Zu ihrer Erleichterung fragte Zacharias nicht weiter. Demnach hatte er sie nicht wegen der Ereignisse vom Vorabend herbestellt.
Johannes Zacharias war ein großer Mann, über einen Meter neunzig, und trotz seines Alters von Anfang Sechzig hielt er sich gestreckt wie ein Soldat. Sina wußte, daß er im Krieg einen hohen militärischen Rang bekleidet hatte, kurz darauf aber in Ungnade gefallen war. Als er seinen Vorgesetzten im Innenministerium die Gründung des Hex vorgeschlagen hatte, waren sie – so wurde zumindest unter den Agenten gemunkelt – nur zu glücklich gewesen, den Alten bis zur Pensionierung dorthin abzuschieben. So war das Hex von Anfang an das gewesen, was es auch heute noch war: das Sammelbecken der Unerwünschten, der, wie es hieß, »Unstabilen«. Nicht in politischer Hinsicht, wie man hätte annehmen können; wer die Arbeit bei Geheimdienst und Staatspolizei nicht mehr verkraftete – geistig nicht mehr verkraftete –, der landete hier. Fortan durfte er sich auf die Verfolgung von Fischmenschen konzentrieren, die am Wannseeufer Pudel fraßen. Oder auf Spinnen mit Fledermausflügeln. Oder auf...
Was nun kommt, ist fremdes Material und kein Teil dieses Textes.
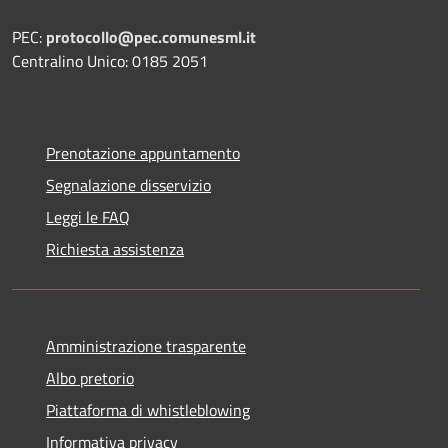
PEC:
protocollo@pec.comunesml.it
Centralino Unico: 0185 2051
Prenotazione appuntamento
Segnalazione disservizio
Leggi le FAQ
Richiesta assistenza
Amministrazione trasparente
Albo pretorio
Piattaforma di whistleblowing
Informativa privacy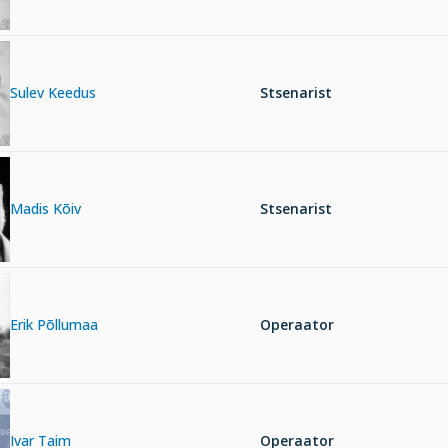
Sulev Keedus
Stsenarist
Madis Kõiv
Stsenarist
Erik Põllumaa
Operaator
Ivar Taim
Operaator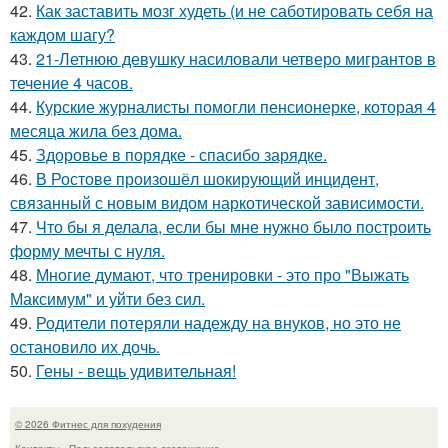
42.
Как заставить мозг худеть (и не саботировать себя на
каждом шагу?
43.
21-Летнюю девушку насиловали четверо мигрантов в
течение 4 часов.
44.
Курские журналисты помогли пенсионерке, которая 4
месяца жила без дома.
45.
Здоровье в порядке - спасибо зарядке.
46.
В Ростове произошёл шокирующий инцидент,
связанный с новым видом наркотической зависимости.
47.
Что бы я делала, если бы мне нужно было построить
форму мечты с нуля.
48.
Многие думают, что тренировки - это про "Выжать
Максимум" и уйти без сил.
49.
Родители потеряли надежду на внуков, но это не
остановило их дочь.
50.
Гены - вещь удивительная!
© 2026 Фитнес для похудения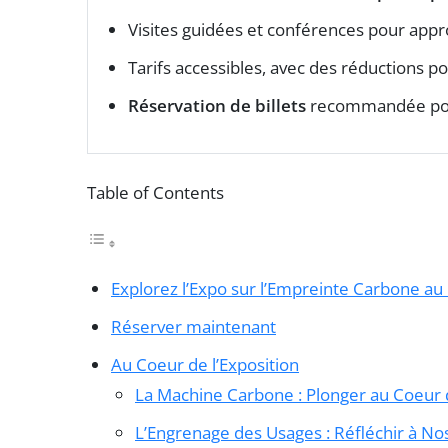
Visites guidées et conférences pour appr
Tarifs accessibles, avec des réductions p
Réservation de billets
recommandée pour 
Table of Contents
Explorez l’Expo sur l’Empreinte Carbone au
Réserver maintenant
Au Coeur de l’Exposition
La Machine Carbone : Plonger au Coeur 
L’Engrenage des Usages : Réfléchir à N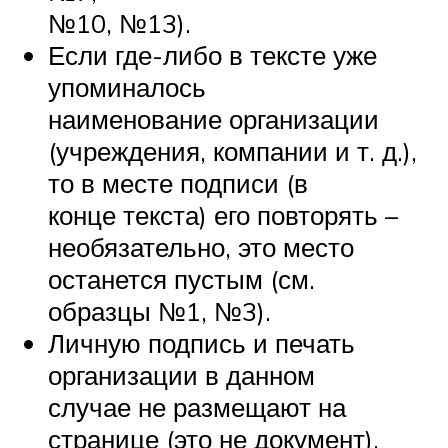
№10, №13).
Если где-либо в тексте уже
упоминалось
наименование организации
(учреждения, компании и т. д.),
то в месте подписи (в
конце текста) его повторять –
необязательно, это место
останется пустым (см.
образцы №1, №3).
Личную подпись и печать
организации в данном
случае не размещают на
странице (это не документ).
»Frau Zweisam, störe ich Sie vielleicht?«
Die Stimme des Alten ließ sie aufschrecken. »Ich... nein, Verzeihung.«
»Ich erklärte gerade, daß Ihnen beiden eine größere Reise bevorsteht. Sind Sie schon mal geflogen?«
Sie wollte verneinen, aber Max kam ihr zuvor. »Es heißt ›fahren‹. Mit einem Luftschiff fliegt man nicht, man fährt.«
Zacharias funkelte ihn ungehalten an. »Vielen Dank, Maximilian. Ich schätze es, wenn du so aufmerksam zuhörst.« Er duzte ihn und nannte ihn beim Vornamen, weil er ihn seit seiner Geburt kannte. Zacharias war Max’ Pate.
Der Alte hielt nicht viel von ihm, jeder hier wußte das, genauso wie jedem klar war, daß Max nur hier saß, weil sein Vater Zacharias darum gebeten hatte. Dabei legte er selbst nicht den geringsten Wert darauf. Er war Kulturhistoriker, hatte sein Studium ein Semester vor dem Abschluß abgebrochen und hätte sich liebend gern für den Rest seines Lebens mit Treppen – und mit Larissa – beschäftigt. Sein Vater verabscheute beides, seine Braut noch mehr als seine Forschungen, und er hatte Max mit der Streichung seines Erbteils gedroht, wenn er keine Laufbahn im Staatsdienst einschlug. Max aber war auf das Vermögen seiner Familie angewiesen, wenn er seine Untersuchungen an Treppen in ganz Europa fortsetzen wollte. Seine Reisen verschlangen enorme Geldbeträge. Seit er fürs Hex arbeitete, war ihm zwar das Erbe gewiß, aber er hatte keine Zeit mehr, es zu nutzen.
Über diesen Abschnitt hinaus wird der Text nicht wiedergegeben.